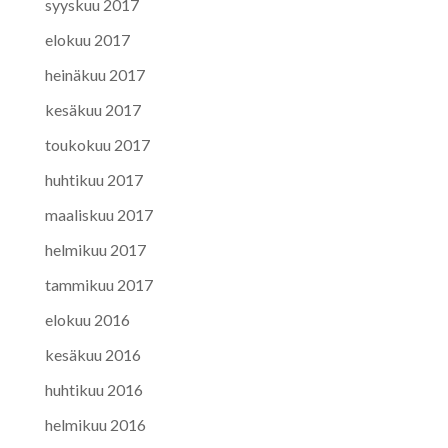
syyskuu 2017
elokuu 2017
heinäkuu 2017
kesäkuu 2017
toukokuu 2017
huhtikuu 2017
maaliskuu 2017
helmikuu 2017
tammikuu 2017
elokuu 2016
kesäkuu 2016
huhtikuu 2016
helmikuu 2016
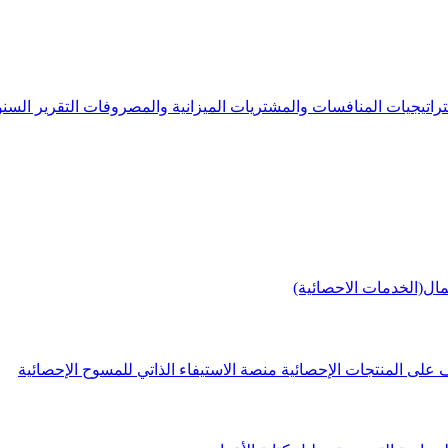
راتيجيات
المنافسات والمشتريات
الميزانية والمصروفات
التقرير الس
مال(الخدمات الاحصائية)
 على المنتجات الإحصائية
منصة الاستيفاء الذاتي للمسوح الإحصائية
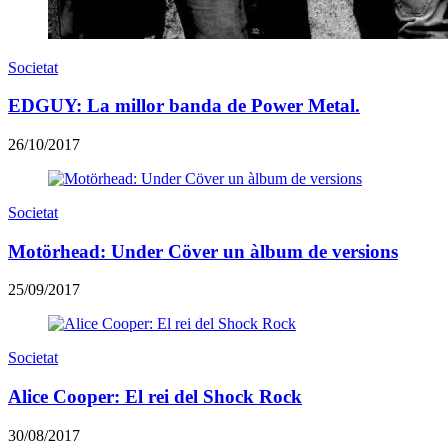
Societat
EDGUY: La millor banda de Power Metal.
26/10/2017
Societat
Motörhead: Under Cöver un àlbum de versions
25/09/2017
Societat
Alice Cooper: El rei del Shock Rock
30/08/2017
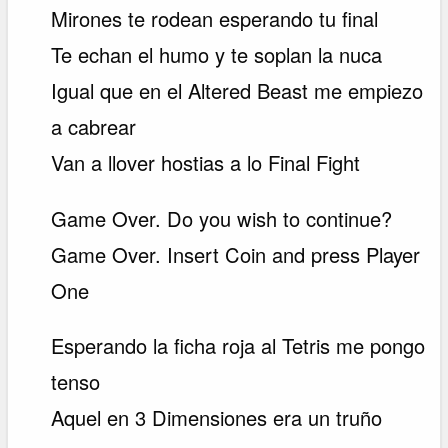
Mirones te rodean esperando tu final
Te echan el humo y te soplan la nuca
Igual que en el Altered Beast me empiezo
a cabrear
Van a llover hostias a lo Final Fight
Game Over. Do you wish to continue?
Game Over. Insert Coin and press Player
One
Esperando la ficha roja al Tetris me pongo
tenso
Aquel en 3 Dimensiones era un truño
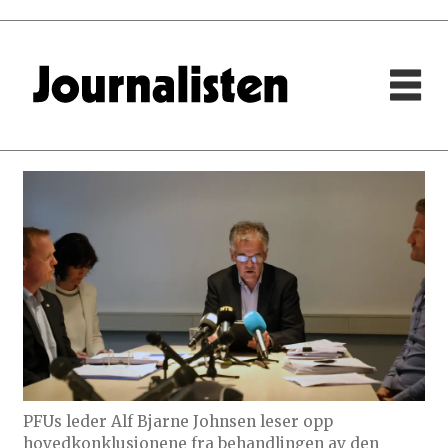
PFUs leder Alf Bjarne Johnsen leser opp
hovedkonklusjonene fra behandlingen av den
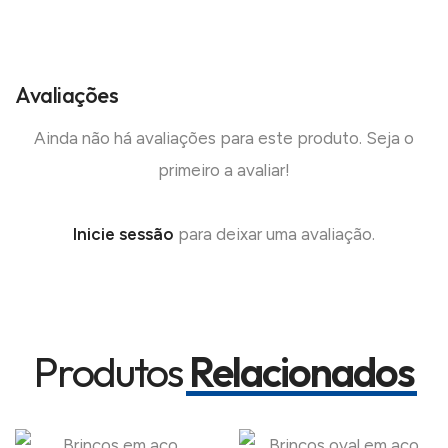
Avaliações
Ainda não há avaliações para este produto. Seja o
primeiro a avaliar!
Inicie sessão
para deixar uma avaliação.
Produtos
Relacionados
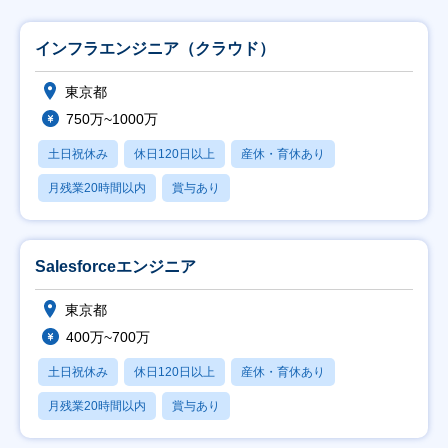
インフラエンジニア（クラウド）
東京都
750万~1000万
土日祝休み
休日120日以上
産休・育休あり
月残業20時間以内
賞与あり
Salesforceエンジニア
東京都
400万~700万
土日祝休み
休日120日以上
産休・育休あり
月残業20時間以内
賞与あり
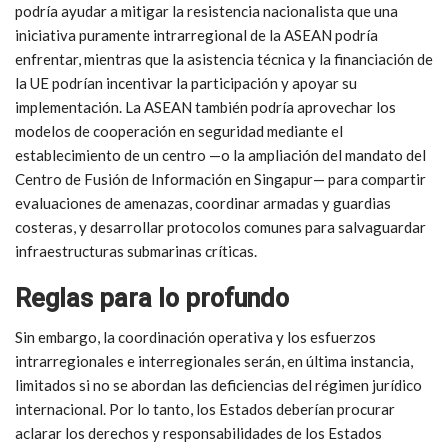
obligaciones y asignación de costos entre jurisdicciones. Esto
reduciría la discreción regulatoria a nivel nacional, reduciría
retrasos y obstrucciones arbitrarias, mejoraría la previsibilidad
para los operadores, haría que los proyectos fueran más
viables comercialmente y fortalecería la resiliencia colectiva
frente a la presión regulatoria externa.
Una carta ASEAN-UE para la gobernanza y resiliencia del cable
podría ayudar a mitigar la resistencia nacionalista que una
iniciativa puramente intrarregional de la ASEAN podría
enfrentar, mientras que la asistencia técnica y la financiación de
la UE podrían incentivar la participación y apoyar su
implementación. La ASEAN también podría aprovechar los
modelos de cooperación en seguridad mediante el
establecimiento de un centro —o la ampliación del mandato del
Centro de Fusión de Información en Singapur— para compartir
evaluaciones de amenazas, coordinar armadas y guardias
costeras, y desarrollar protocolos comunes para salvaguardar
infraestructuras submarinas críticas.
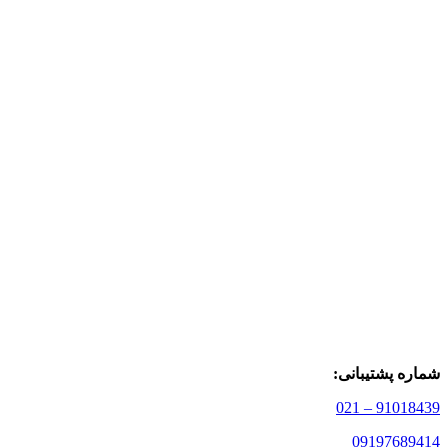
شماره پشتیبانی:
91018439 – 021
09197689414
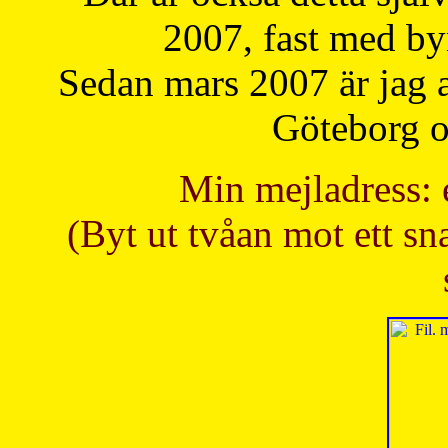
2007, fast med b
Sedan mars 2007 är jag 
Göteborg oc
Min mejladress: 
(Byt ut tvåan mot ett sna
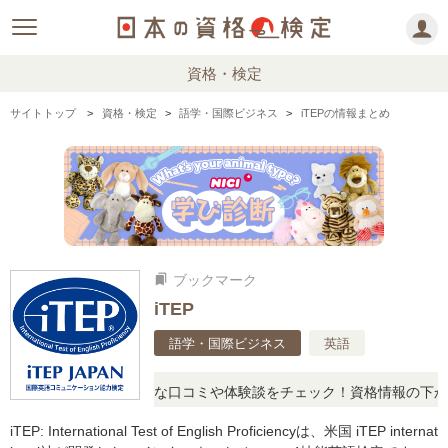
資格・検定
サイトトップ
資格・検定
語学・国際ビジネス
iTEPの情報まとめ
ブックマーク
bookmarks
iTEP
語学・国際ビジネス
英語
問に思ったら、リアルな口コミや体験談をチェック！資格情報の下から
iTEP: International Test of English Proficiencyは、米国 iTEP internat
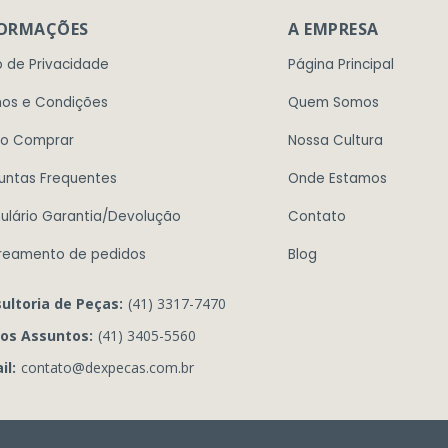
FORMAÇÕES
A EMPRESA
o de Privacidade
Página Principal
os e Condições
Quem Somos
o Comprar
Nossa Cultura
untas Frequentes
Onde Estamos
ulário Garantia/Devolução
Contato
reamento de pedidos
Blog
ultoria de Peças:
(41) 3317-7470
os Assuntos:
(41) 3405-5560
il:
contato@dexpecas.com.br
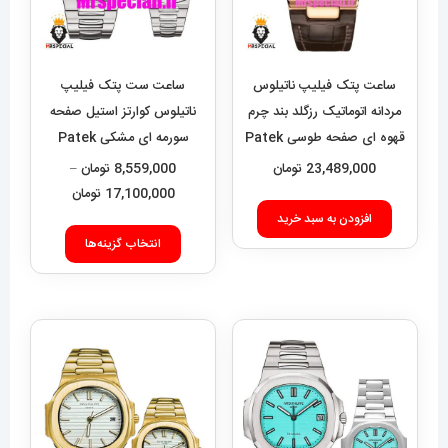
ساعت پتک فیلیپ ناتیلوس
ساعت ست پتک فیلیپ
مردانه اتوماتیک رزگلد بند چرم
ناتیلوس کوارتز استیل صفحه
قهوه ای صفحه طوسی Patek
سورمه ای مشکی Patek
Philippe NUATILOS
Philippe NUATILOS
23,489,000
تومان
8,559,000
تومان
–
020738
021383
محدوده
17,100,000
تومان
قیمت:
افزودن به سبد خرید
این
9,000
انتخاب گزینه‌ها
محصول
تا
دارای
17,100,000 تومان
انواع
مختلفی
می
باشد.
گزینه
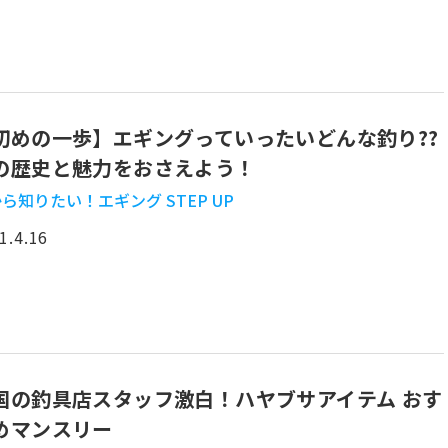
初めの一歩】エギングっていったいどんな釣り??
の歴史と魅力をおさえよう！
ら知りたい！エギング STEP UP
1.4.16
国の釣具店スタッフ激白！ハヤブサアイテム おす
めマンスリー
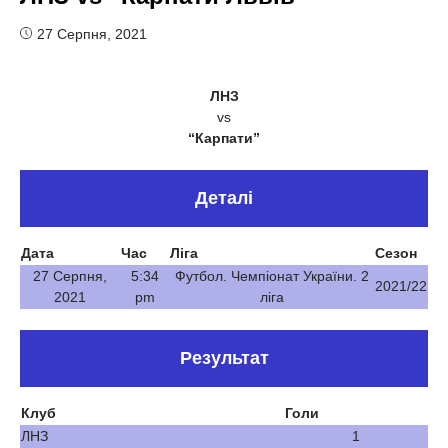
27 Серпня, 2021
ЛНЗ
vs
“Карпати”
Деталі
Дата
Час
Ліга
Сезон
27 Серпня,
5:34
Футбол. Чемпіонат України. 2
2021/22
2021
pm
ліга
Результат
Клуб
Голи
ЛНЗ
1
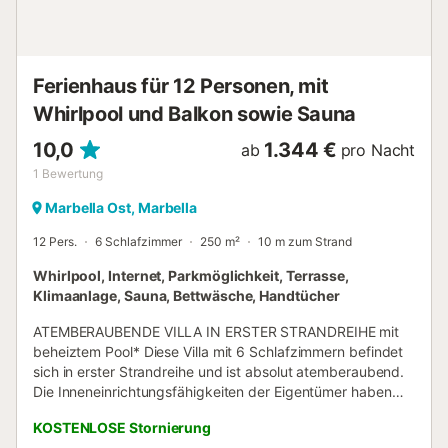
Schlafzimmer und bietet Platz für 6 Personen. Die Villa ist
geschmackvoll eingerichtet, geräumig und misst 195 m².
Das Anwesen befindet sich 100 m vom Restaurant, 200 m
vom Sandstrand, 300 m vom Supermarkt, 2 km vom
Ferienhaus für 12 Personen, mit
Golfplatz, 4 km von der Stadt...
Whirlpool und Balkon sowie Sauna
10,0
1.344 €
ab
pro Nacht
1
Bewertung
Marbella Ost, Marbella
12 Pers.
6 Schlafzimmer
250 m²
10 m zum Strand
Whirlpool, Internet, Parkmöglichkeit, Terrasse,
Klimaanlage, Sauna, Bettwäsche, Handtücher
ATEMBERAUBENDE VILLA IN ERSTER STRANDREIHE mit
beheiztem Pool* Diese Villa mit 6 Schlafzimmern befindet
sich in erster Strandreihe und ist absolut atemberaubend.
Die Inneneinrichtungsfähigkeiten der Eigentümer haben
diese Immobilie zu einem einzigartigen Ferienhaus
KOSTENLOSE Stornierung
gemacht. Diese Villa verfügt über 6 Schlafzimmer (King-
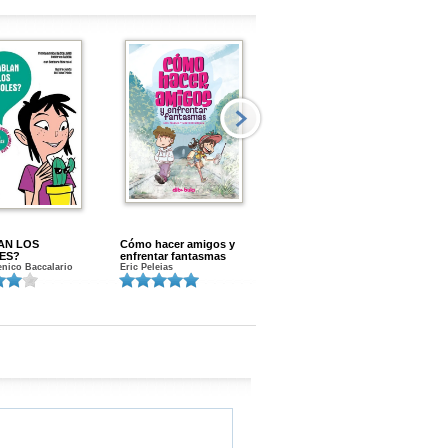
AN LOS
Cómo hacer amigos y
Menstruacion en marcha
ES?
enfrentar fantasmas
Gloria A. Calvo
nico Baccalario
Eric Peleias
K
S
---
ACTIVITY
Pictures stay out. Repeat only the lines from the beginning of the data through the line that has "Mirones te rodean esperando tu final".

TASK RESULT
syyskuu 2017
elokuu 2017
heinäkuu 2017
kesäkuu 2017
toukokuu 2017
huhtikuu 2017
maaliskuu 2017
helmikuu 2017
tammikuu 2017
elokuu 2016
kesäkuu 2016
huhtikuu 2016
helmikuu 2016
راتيجيات
المنافسات والمشتريات
الميزانية والمصروفات
التقرير الس
مال(الخدمات الاحصائية)
 على المنتجات الإحصائية
منصة الاستيفاء الذاتي للمسوح الإحصائية
Societat
EDGUY: La millor banda de Power Metal.
26/10/2017
Societat
Motörhead: Under Cöver un àlbum de versions
25/09/2017
Societat
Alice Cooper: El rei del Shock Rock
30/08/2017
Mirones te rodean esperando tu final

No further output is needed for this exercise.